Exenatide— a member of a drug class known as glucagon-like peptide 1 (GLP-1) receptor agonists—was inspired by a surprising source: a peptide first isolated from Gila monster spit. In the presence of glucose, these drugs stimulate insulin secretion, which in turn lowers excess glucose. They also lower appetite and cause weight loss. Most recently, exenatide has slowed the progression of Parkinson’s disease.
To reduce the number of injections needed, Daniel V. Santi, a pharmaceutical chemist at the University of California, San Francisco, and his colleagues wanted to extend the half-life of the drug. They started by using a strategy that they’d previously developed: They attached exenatide to hydrogel microspheres using a pH-dependent linker designed to slowly release the drug over a one-month period.
But in animal tests, the tethered drug’s half-life topped out at two weeks. After analyzing the drug’s structure, the researchers noticed a two-amino acid sequence, an asparagine followed by a glycine, that commonly degrades when the asparagine loses its amide group and rearranges. In exenatide, this deamidation occurred under physiological conditions within a couple of weeks. By changing asparagine to glutamine—which is less prone to deamidation—the researchers stabilized the structure.
“It’s the smallest possible change you can make to a peptide,” explains Santi. By extending the amino acid sidechain, the team lengthened the half-life of degradation from about two weeks to over six months.
As a bonus, the more stable version’s behavior in the body is indistinguishable from exenatide in animal trials. In tests of the modified exenatide attached to the hydrogel microspheres, the drug had a half-life of one month in obese, diabetic rats. If injected twice monthly, the blood levels of the active drug were indistinguishable from those in rats who had been continuously infused. Because exenatide has undergone extensive clinical studies, Santi expects to be able to move this modified drug into clinical testing soon.

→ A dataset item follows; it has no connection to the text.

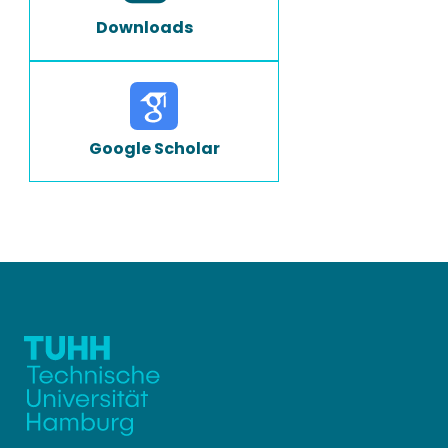
Downloads
Google Scholar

The more stable exenatide-hydrogel combination could lower costs to patients. In theory the technology could also produce other long-acting drugs, depending on the potency and stability of the original molecule, says Santi. He cofounded the biotech company ProLynx that is developing this modified exenatide.

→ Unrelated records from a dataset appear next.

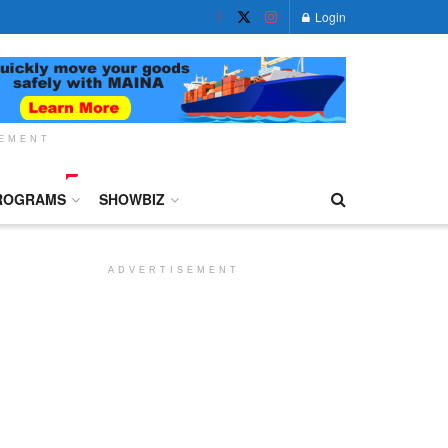
Login
SEMENT
ROGRAMS
SHOWBIZ
ADVERTISEMENT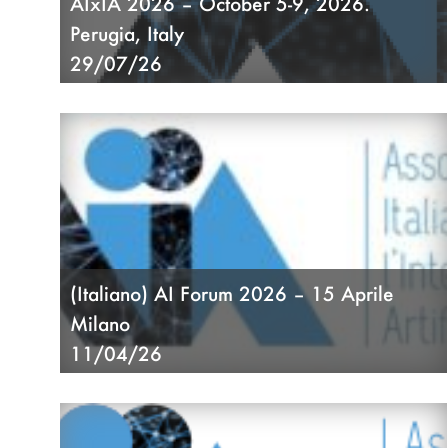
AIxIA 2026 – October 5-9, 2026.
Perugia, Italy
29/07/26
(Italiano) AI Forum 2026 – 15 Aprile
Milano
11/04/26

Lalita Prasad-Reddy, a clinical pharmacist at Chicago State University, says a monthly formulation of a GLP-1 drug would reduce the medication burden for patients and could solve some persistent problems with current injectables. Currently the peaks and troughs of GLP-1 concentrations with daily or weekly injections can lead to nausea and vomiting in some patients. She points out that a monthly formulation could potentially reduce those side effects.